The memories exhausted me, and I relaxed for a while in the tub, the water lukewarm but not unpleasant. I no longer thought the girl was trying to be mean by giving me Verena’s book, but I still didn’t know what she wanted. When the phone started ringing, I didn’t want to get out of the water. Whoever it was didn’t leave a message, but a few minutes later the ringing started again. Annoyed, I left the bath and stomped naked down the hallway, leaving pools of water behind me on the floor.
“Is this Ms. Kettle?”
“Yes.”
“Is this Plum?”
“Who is this?”
“This is Erica calling from Austen Human Resources. We need you to come to the office on Monday at ten a.m. to sign a form.”
“What form?”
“A form you need to sign. There’s a problem with your health insurance.”
“All right,” I said, irritated at the thought of another trip to Manhattan.
“Please come to the Human Resources office on the twenty-seventh floor. Thank you, goodbye.”
Austen Media was the furthest thing from my mind. Since starting Verena’s book I had ignored Kitty’s girls. They were trapped inside my laptop—a Pandora’s box I refused to open.
? ? ?
ON THE TWENTY-SEVENTH FLOOR of the Austen Tower, I stepped off the elevator and walked down a long carpeted corridor. At the end was a floor-to-ceiling window, revealing the breadth of midtown Manhattan in a blaze of sunlight. The corridor was like a diving board perched above a sea of buildings. I placed my toes and forehead against the glass and looked down at the streets below.
Erica, the woman who’d pestered me on the phone, greeted me in the Human Resources office. She produced a clipboard with a form that had the logo of Tri-State Health at the top. “Please read this and sign,” she said, sitting next to me in the waiting area. The form contained little content and only asked me to confirm the insurance plan I’d chosen when I began working for Kitty.
“Terrific,” Erica said when I handed the clipboard back to her. “I’ll walk you to the elevator.”
“That’s it? I came all the way from Brooklyn.”
“You don’t want your insurance to expire, do you?”
I wanted to reply to her in the same snotty tone, but it wasn’t worth it. I gathered my things and she escorted me out of the office, which I thought was unnecessary.
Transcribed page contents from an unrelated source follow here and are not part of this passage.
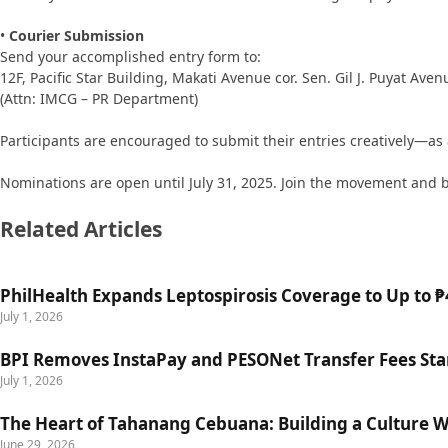
•
Courier Submission
Send your accomplished entry form to:
12F, Pacific Star Building, Makati Avenue cor. Sen. Gil J. Puyat Aven
(Attn: IMCG – PR Department)
Participants are encouraged to submit their entries creatively—as a 
Nominations are open until July 31, 2025. Join the movement and be
Related Articles
PhilHealth Expands Leptospirosis Coverage to Up to ₱4
July 1, 2026
BPI Removes InstaPay and PESONet Transfer Fees Star
July 1, 2026
The Heart of Tahanang Cebuana: Building a Culture 
June 29, 2026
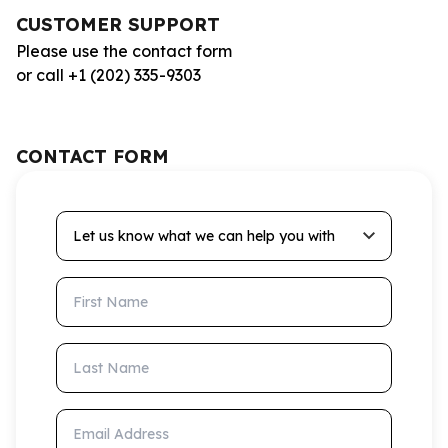
CUSTOMER SUPPORT
Please use the contact form
or call +1 (202) 335-9303
CONTACT FORM
Let us know what we can help you with
First Name
Last Name
Email Address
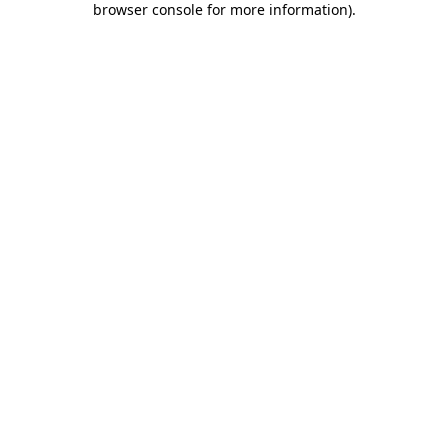
browser console for more information)
.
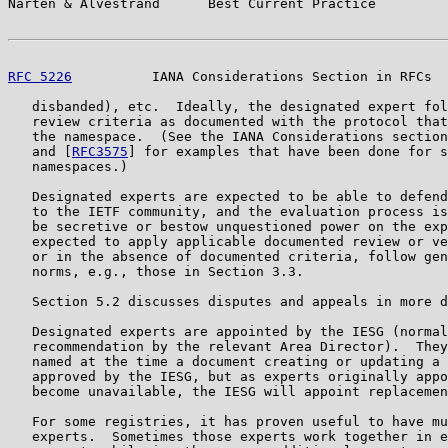
Narten & Alvestrand      Best Current Practice         
RFC 5226
          IANA Considerations Section in RFCs  
   disbanded), etc.  Ideally, the designated expert fol
   review criteria as documented with the protocol that
   the namespace.  (See the IANA Considerations section
   and [
RFC3575
] for examples that have been done for s
   namespaces.)

   Designated experts are expected to be able to defend
   to the IETF community, and the evaluation process is
   be secretive or bestow unquestioned power on the exp
   expected to apply applicable documented review or ve
   or in the absence of documented criteria, follow gen
   norms, e.g., those in Section 3.3.

   Section 5.2 discusses disputes and appeals in more d
   Designated experts are appointed by the IESG (normal
   recommendation by the relevant Area Director).  They
   named at the time a document creating or updating a 
   approved by the IESG, but as experts originally appo
   become unavailable, the IESG will appoint replacemen
   For some registries, it has proven useful to have mu
   experts.  Sometimes those experts work together in e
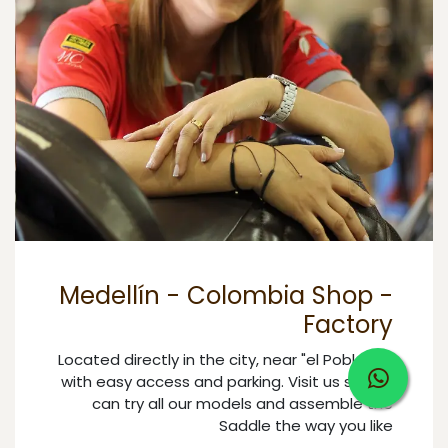
Medellín - Colombia Shop -
Factory
Located directly in the city, near "el Poblado",
with easy access and parking. Visit us so you
can try all our models and assemble the
Saddle the way you like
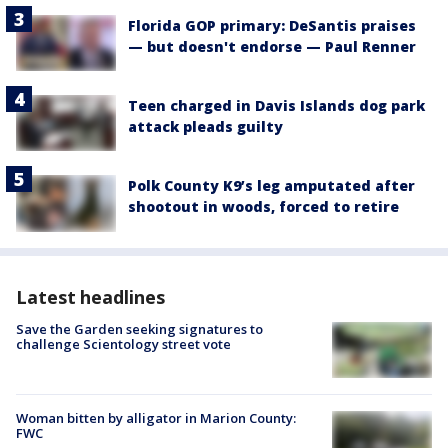
Florida GOP primary: DeSantis praises
— but doesn't endorse — Paul Renner
Teen charged in Davis Islands dog park
attack pleads guilty
Polk County K9’s leg amputated after
shootout in woods, forced to retire
Latest headlines
Save the Garden seeking signatures to
challenge Scientology street vote
Woman bitten by alligator in Marion County:
FWC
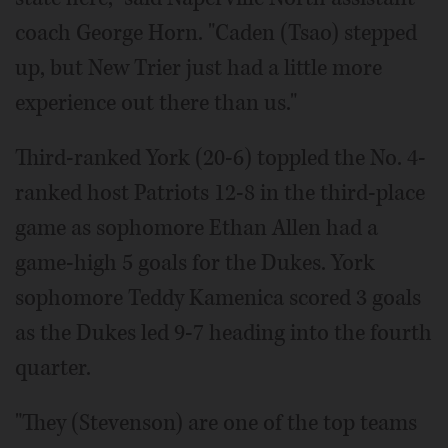
coach George Horn. "Caden (Tsao) stepped
up, but New Trier just had a little more
experience out there than us."
Third-ranked York (20-6) toppled the No. 4-
ranked host Patriots 12-8 in the third-place
game as sophomore Ethan Allen had a
game-high 5 goals for the Dukes. York
sophomore Teddy Kamenica scored 3 goals
as the Dukes led 9-7 heading into the fourth
quarter.
"They (Stevenson) are one of the top teams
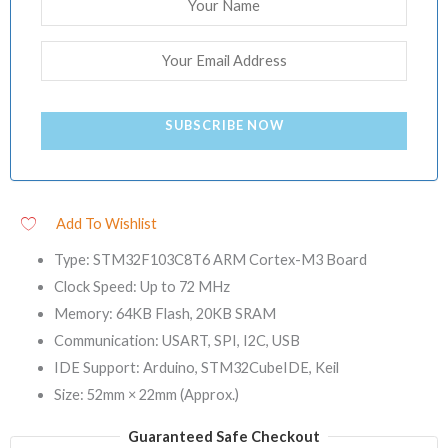
SUBSCRIBE NOW
Add To Wishlist
Type: STM32F103C8T6 ARM Cortex-M3 Board
Clock Speed: Up to 72 MHz
Memory: 64KB Flash, 20KB SRAM
Communication: USART, SPI, I2C, USB
IDE Support: Arduino, STM32CubeIDE, Keil
Size: 52mm × 22mm (Approx.)
Guaranteed Safe Checkout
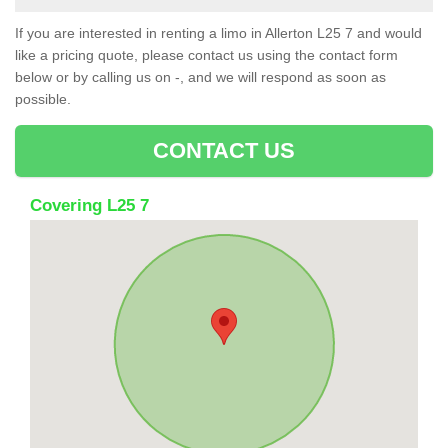
If you are interested in renting a limo in Allerton L25 7 and would
like a pricing quote, please contact us using the contact form
below or by calling us on -, and we will respond as soon as
possible.
CONTACT US
Covering L25 7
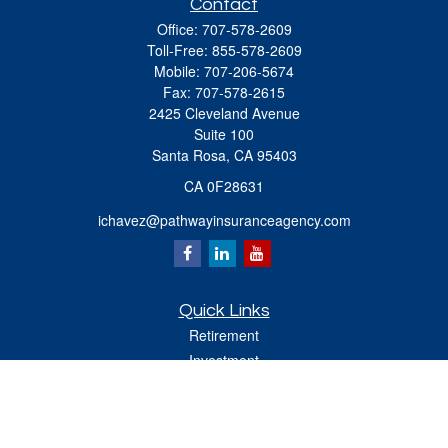
Contact
Office:
707-578-2609
Toll-Free:
855-578-2609
Mobile:
707-206-5674
Fax:
707-578-2615
2425 Cleveland Avenue
Suite 100
Santa Rosa,
CA
95403
CA 0F28631
ichavez@pathwayinsuranceagency.com
Quick Links
Retirement
Investment
Estate
Insurance
Tax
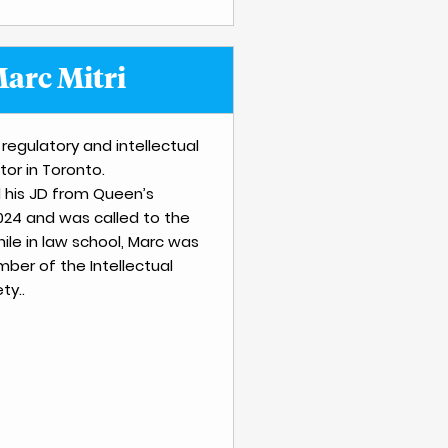
arc Mitri
 regulatory and intellectual
tor in Toronto.
 his JD from Queen’s
2024 and was called to the
hile in law school, Marc was
ber of the Intellectual
ty..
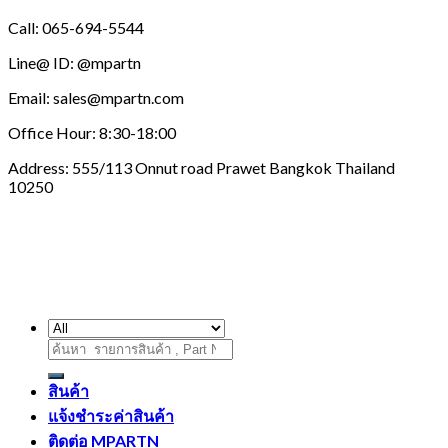
Call: 065-694-5544
Line@ ID: @mpartn
Email: sales@mpartn.com
Office Hour: 8:30-18:00
Address: 555/113 Onnut road Prawet Bangkok Thailand
10250
ค้นหา:
สินค้า
แจ้งชำระค่าสินค้า
ติดต่อ MPARTN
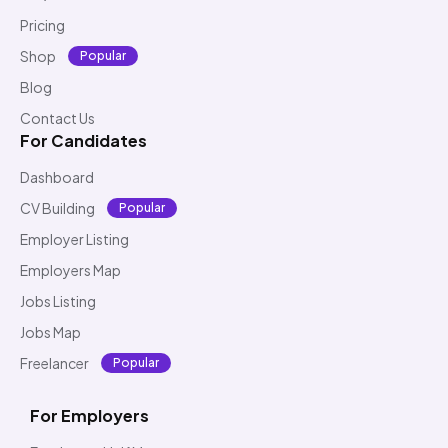
Pricing
Shop
Popular
Blog
Contact Us
For Candidates
Dashboard
CV Building
Popular
Employer Listing
Employers Map
Jobs Listing
Jobs Map
Freelancer
Popular
For Employers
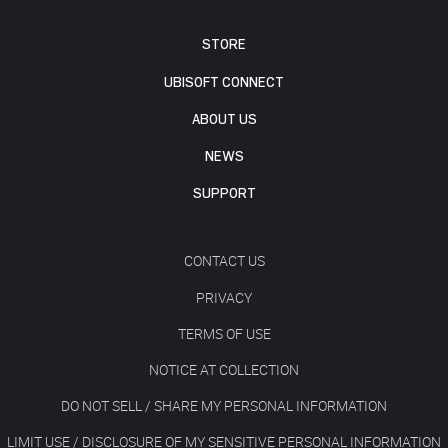
STORE
UBISOFT CONNECT
ABOUT US
NEWS
SUPPORT
CONTACT US
PRIVACY
TERMS OF USE
NOTICE AT COLLECTION
DO NOT SELL / SHARE MY PERSONAL INFORMATION
LIMIT USE / DISCLOSURE OF MY SENSITIVE PERSONAL INFORMATION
As we waited for the elevator, I looked out the window and thought of the diving board again. The idea of lifting off, of diving into midtown, absorbed me until I heard a crinkling sound. The corridor was so bright that I had to strain to see that Erica had removed my insurance form from the clipboard and was stuffing it into the mouth of a trash can.
“Hey, that’s my form.”
“Go to Basement Two,” she whispered. “B-Two. You’ll have to change elevators at the lobby.”
“What’s going on?”
She held her arm between the elevator doors, preventing them from closing. “Go on, hurry up. I have to get back to work.”